▶ DIRECTIONS FOR THIS TASK:
Each entry has to be given again in its exact wording, and no picture may appear in the result.

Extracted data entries
──────────

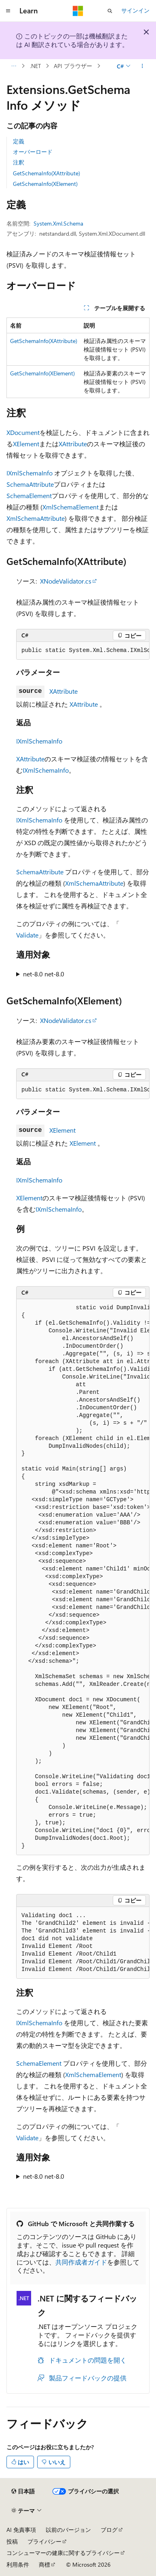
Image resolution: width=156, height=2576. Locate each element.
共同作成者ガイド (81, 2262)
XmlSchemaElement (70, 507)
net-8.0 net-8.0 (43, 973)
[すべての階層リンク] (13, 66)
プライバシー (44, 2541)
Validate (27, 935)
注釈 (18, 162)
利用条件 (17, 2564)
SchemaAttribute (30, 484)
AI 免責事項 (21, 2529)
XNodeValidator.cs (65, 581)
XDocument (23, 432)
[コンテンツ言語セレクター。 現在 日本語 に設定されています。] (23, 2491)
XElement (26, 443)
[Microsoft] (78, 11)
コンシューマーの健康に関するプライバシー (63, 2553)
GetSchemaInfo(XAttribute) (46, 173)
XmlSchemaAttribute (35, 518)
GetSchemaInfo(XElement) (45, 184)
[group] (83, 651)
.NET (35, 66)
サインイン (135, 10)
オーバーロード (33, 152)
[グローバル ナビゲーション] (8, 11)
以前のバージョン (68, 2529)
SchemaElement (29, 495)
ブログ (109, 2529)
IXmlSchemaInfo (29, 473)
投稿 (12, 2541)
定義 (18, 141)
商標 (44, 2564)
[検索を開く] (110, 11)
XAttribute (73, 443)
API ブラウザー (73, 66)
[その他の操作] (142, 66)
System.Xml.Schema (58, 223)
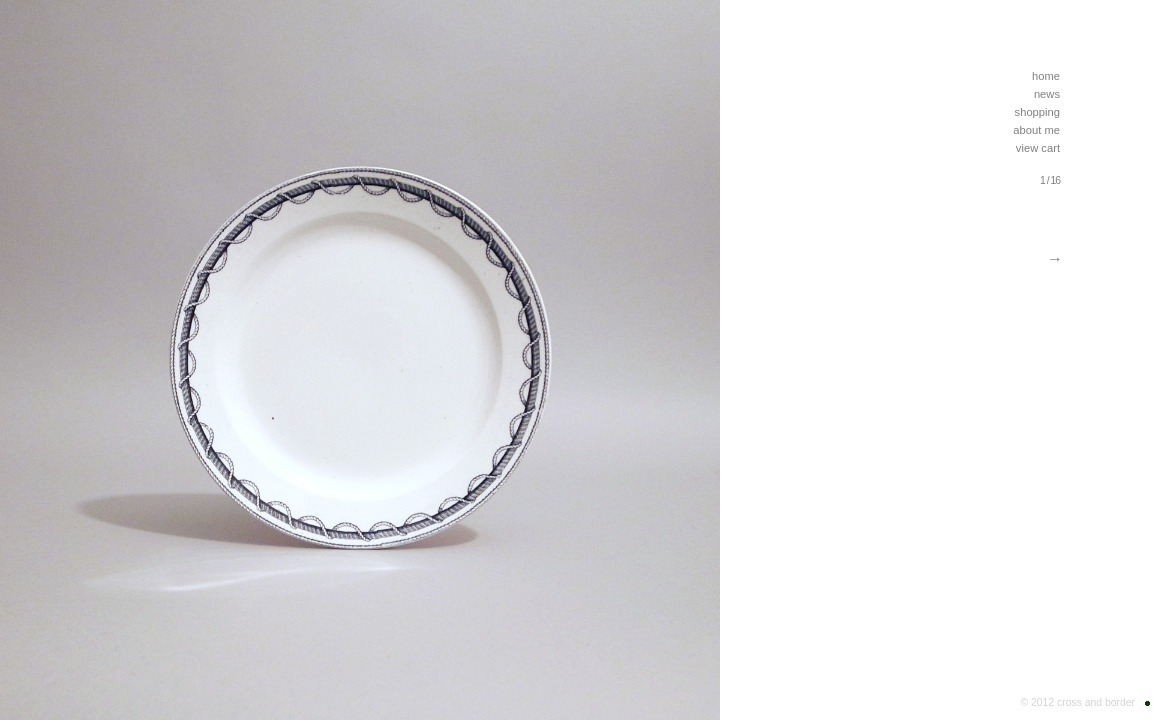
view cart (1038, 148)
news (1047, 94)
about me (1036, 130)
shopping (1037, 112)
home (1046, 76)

──────────

▶ SOLUTION:
Image resolution: width=156, height=2576. Locate each element.
共同作成者ガイド (81, 2262)
XmlSchemaElement (70, 507)
net-8.0 net-8.0 (43, 973)
[すべての階層リンク] (13, 66)
プライバシー (44, 2541)
Validate (27, 935)
注釈 (18, 162)
利用条件 (17, 2564)
SchemaAttribute (30, 484)
AI 免責事項 (21, 2529)
XNodeValidator.cs (65, 581)
XDocument (23, 432)
[コンテンツ言語セレクター。 現在 日本語 に設定されています。] (23, 2491)
XElement (26, 443)
[Microsoft] (78, 11)
コンシューマーの健康に関するプライバシー (63, 2553)
GetSchemaInfo(XAttribute) (46, 173)
XmlSchemaAttribute (35, 518)
GetSchemaInfo(XElement) (45, 184)
[group] (83, 651)
.NET (35, 66)
サインイン (135, 10)
オーバーロード (33, 152)
[グローバル ナビゲーション] (8, 11)
以前のバージョン (68, 2529)
SchemaElement (29, 495)
ブログ (109, 2529)
IXmlSchemaInfo (29, 473)
投稿 (12, 2541)
定義 (18, 141)
商標 (44, 2564)
[検索を開く] (110, 11)
XAttribute (73, 443)
API ブラウザー (73, 66)
[その他の操作] (142, 66)
System.Xml.Schema (58, 223)
view cart (1038, 148)
news (1047, 94)
about me (1036, 130)
shopping (1037, 112)
home (1046, 76)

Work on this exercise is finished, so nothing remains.